» Task
Print, from the listing below, the lines starting at the line containing "ACONTECE NA UNIFOR" and ending at the line containing "Processo Seletivo", exactly as they stand, and print nothing else.

» Data section
------------------------------------------------------------------------
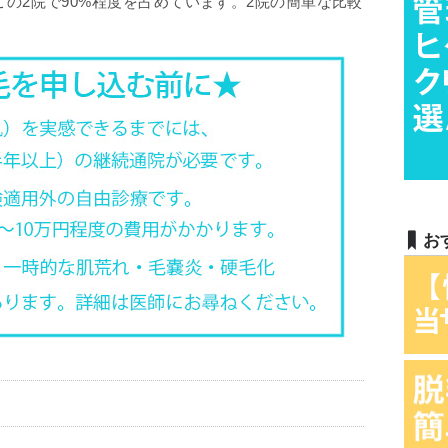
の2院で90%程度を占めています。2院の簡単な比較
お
------------------------------------------------------------------------
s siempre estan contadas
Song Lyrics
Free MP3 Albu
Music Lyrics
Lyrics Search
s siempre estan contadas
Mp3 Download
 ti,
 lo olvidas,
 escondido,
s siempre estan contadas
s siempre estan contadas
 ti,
------------------------------------------------------------------------
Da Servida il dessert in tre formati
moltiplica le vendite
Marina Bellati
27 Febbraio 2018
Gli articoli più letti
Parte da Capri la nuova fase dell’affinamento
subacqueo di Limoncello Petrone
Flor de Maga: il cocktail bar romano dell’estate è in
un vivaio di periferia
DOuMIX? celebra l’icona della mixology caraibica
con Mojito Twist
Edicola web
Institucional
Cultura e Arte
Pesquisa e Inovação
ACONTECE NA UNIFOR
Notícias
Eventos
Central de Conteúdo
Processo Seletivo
------------------------------------------------------------------------
» Problem solution
ACONTECE NA UNIFOR
Notícias
Eventos
Central de Conteúdo
Processo Seletivo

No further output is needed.